Goal of the exercise:
Retype the opening lines of the data exactly, stopping after the line that contains "Już za tydzień naszych piłkarzy czeka arcy". Skip every picture.

Collected data entries:

------------

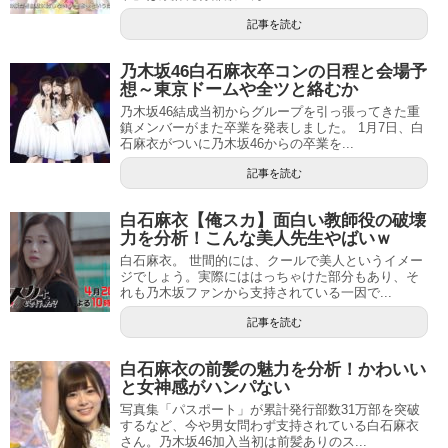
記事を読む
乃木坂46白石麻衣卒コンの日程と会場予
想～東京ドームや全ツと絡むか
乃木坂46結成当初からグループを引っ張ってきた重
鎮メンバーがまた卒業を発表しました。 1月7日、白
石麻衣がついに乃木坂46からの卒業を...
記事を読む
白石麻衣【俺スカ】面白い教師役の破壊
力を分析！こんな美人先生やばいｗ
白石麻衣。 世間的には、クールで美人というイメー
ジでしょう。実際にははっちゃけた部分もあり、そ
れも乃木坂ファンから支持されている一因で...
記事を読む
白石麻衣の前髪の魅力を分析！かわいい
と女神感がハンパない
写真集「パスポート」が累計発行部数31万部を突破
するなど、今や男女問わず支持されている白石麻衣
さん。乃木坂46加入当初は前髪ありのス...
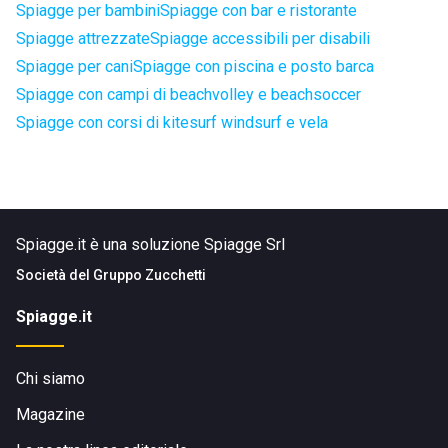
Spiagge per bambini
Spiagge con bar e ristorante
Spiagge attrezzate
Spiagge accessibili per disabili
Spiagge per cani
Spiagge con piscina e posto barca
Spiagge con campi di beachvolley e beachsoccer
Spiagge con corsi di kitesurf windsurf e vela
Spiagge.it è una soluzione Spiagge Srl
Società del
Gruppo Zucchetti
Spiagge.it
Chi siamo
Magazine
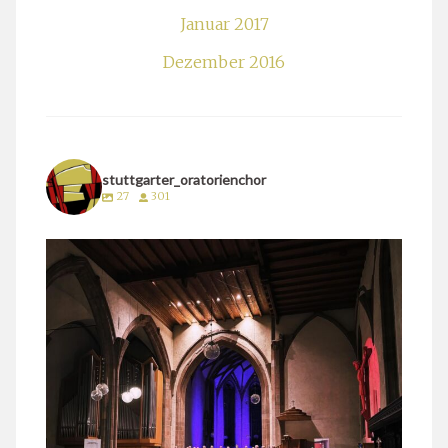
Januar 2017
Dezember 2016
stuttgarter_oratorienchor
27
301
stuttgarter_oratorienchor
März 24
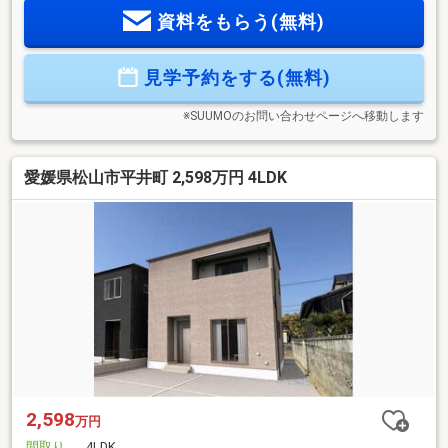
マイホーム】◆ZEH水準住宅◆住宅性能評価取得物件！◆省
資料をもらう(無料)
エネ適合住宅！ロ―ン減税取得可◆車3台以上駐車可◆収納豊
富な広々４LDK◆LDK19.2帖と広々！◆オール電化◆バス1坪
以上、浴室暖房◆トイレ2ヶ所、温水洗浄便座◆食器洗浄乾燥
見学予約をする(無料)
機付き◆シューズインクローゼット◆ウォークインクローゼ
ット◆全部屋収納有◆インナーバルコニー付本日ご案内可能
です♪
※SUUMOのお問い合わせページへ移動します
愛媛県松山市平井町 2,598万円 4LDK
2,598
万円
間取り
4LDK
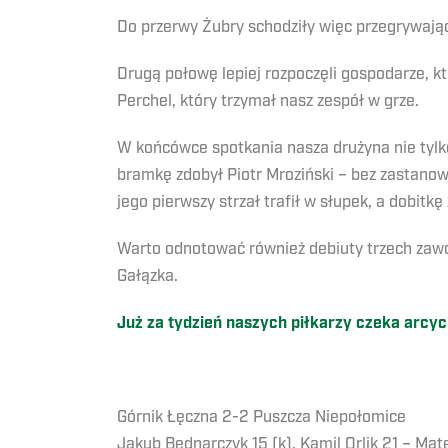
Do przerwy Żubry schodziły więc przegrywają
Drugą połowę lepiej rozpoczęli gospodarze, k
Perchel, który trzymał nasz zespół w grze.
W końcówce spotkania nasza drużyna nie tylko
bramkę zdobył Piotr Mroziński – bez zastanowie
jego pierwszy strzał trafił w słupek, a dobitk
Warto odnotować również debiuty trzech zawod
Gałązka.
Już za tydzień naszych piłkarzy czeka arcy
Górnik Łęczna 2-2 Puszcza Niepołomice
Jakub Bednarczyk 15 (k), Kamil Orlik 21 – Mate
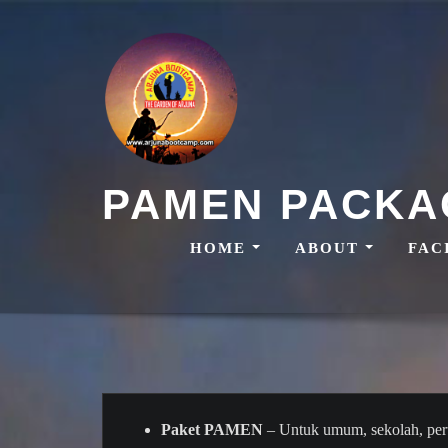
Skip
to
content
PAMEN PACKA
HOME
ABOUT
FAC
Paket PAMEN
– Untuk umum, sekolah, per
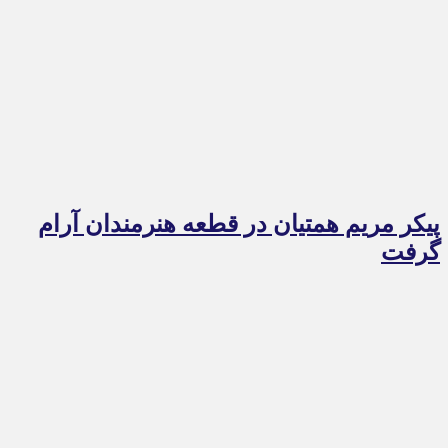
پیکر مریم همتیان در قطعه هنرمندان آرام
گرفت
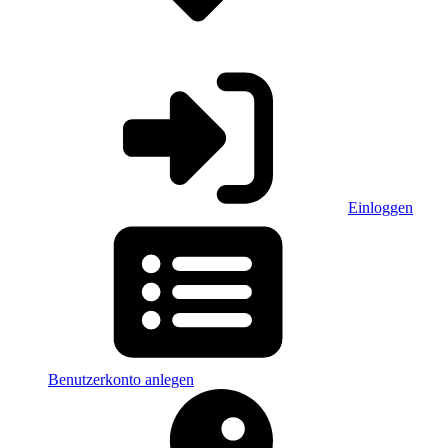
Einloggen
Benutzerkonto anlegen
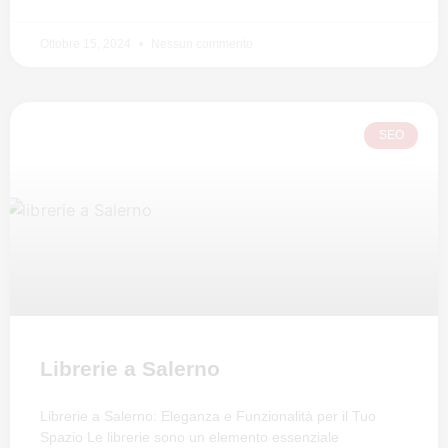
Ottobre 15, 2024
Nessun commento
SEO
Librerie a Salerno
Librerie a Salerno: Eleganza e Funzionalità per il Tuo
Spazio Le librerie sono un elemento essenziale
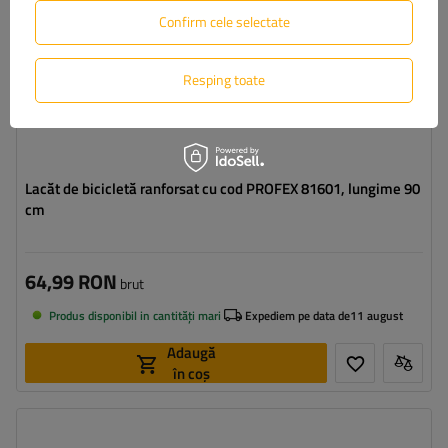
Confirm cele selectate
Resping toate
Lacăt de bicicletă ranforsat cu cod PROFEX 81601, lungime 90
cm
64,99 RON
brut
Produs disponibil in cantități mari
Expediem pe data de
11 august
Adaugă
în coș
Caracteristici suplimentare:
możliwość obsługi telefonu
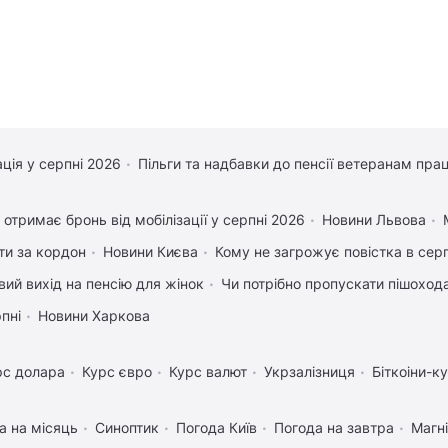
ація у серпні 2026
Пільги та надбавки до пенсії ветеранам прац
 отримає бронь від мобілізації у серпні 2026
Новини Львова
ати за кордон
Новини Києва
Кому не загрожує повістка в сер
ий вихід на пенсію для жінок
Чи потрібно пропускати пішохода,
рпні
Новини Харкова
рс долара
Курс євро
Курс валют
Укрзалізниця
Біткоіни-к
а на місяць
Синоптик
Погода Київ
Погода на завтра
Магні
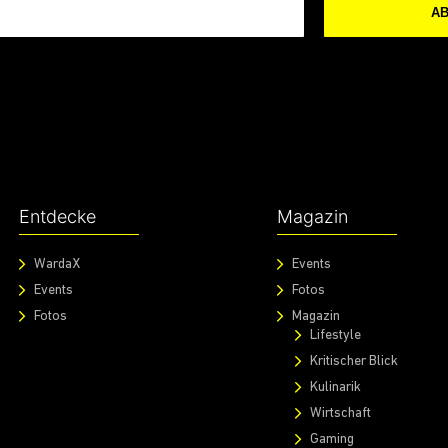
A
Entdecke
Magazin
WardaX
Events
Events
Fotos
Fotos
Magazin
Lifestyle
Kritischer Blick
Kulinarik
Wirtschaft
Gaming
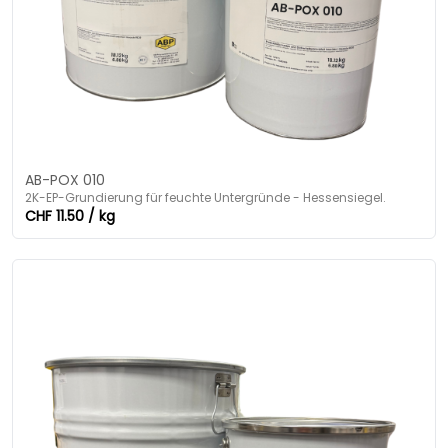
AB-POX 010
2K-EP-Grundierung für feuchte Untergründe - Hessensiegel.
CHF 11.50 / kg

------------

Finished exercise:
記事を読む
乃木坂46白石麻衣卒コンの日程と会場予
想～東京ドームや全ツと絡むか
乃木坂46結成当初からグループを引っ張ってきた重
鎮メンバーがまた卒業を発表しました。 1月7日、白
石麻衣がついに乃木坂46からの卒業を...
記事を読む
白石麻衣【俺スカ】面白い教師役の破壊
力を分析！こんな美人先生やばいｗ
白石麻衣。 世間的には、クールで美人というイメー
ジでしょう。実際にははっちゃけた部分もあり、そ
れも乃木坂ファンから支持されている一因で...
記事を読む
白石麻衣の前髪の魅力を分析！かわいい
と女神感がハンパない
写真集「パスポート」が累計発行部数31万部を突破
するなど、今や男女問わず支持されている白石麻衣
さん。乃木坂46加入当初は前髪ありのス...
Spiagge per bambini
Spiagge con bar e ristorante
Spiagge attrezzate
Spiagge accessibili per disabili
Spiagge per cani
Spiagge con piscina e posto barca
Spiagge con campi di beachvolley e beachsoccer
Spiagge con corsi di kitesurf windsurf e vela
Spiagge.it è una soluzione Spiagge Srl
Società del
Gruppo Zucchetti
Spiagge.it
Chi siamo
Magazine
Januar 2017
Dezember 2016
stuttgarter_oratorienchor
27
301
stuttgarter_oratorienchor
März 24
マイホーム】◆ZEH水準住宅◆住宅性能評価取得物件！◆省
資料をもらう(無料)
エネ適合住宅！ロ―ン減税取得可◆車3台以上駐車可◆収納豊
富な広々４LDK◆LDK19.2帖と広々！◆オール電化◆バス1坪
以上、浴室暖房◆トイレ2ヶ所、温水洗浄便座◆食器洗浄乾燥
見学予約をする(無料)
機付き◆シューズインクローゼット◆ウォークインクローゼ
ット◆全部屋収納有◆インナーバルコニー付本日ご案内可能
です♪
※SUUMOのお問い合わせページへ移動します
愛媛県松山市平井町 2,598万円 4LDK
2,598
万円
間取り
4LDK
Do przerwy Żubry schodziły więc przegrywają
Drugą połowę lepiej rozpoczęli gospodarze, k
Perchel, który trzymał nasz zespół w grze.
W końcówce spotkania nasza drużyna nie tylko
bramkę zdobył Piotr Mroziński – bez zastanowie
jego pierwszy strzał trafił w słupek, a dobitk
Warto odnotować również debiuty trzech zawod
Gałązka.
Już za tydzień naszych piłkarzy czeka arcy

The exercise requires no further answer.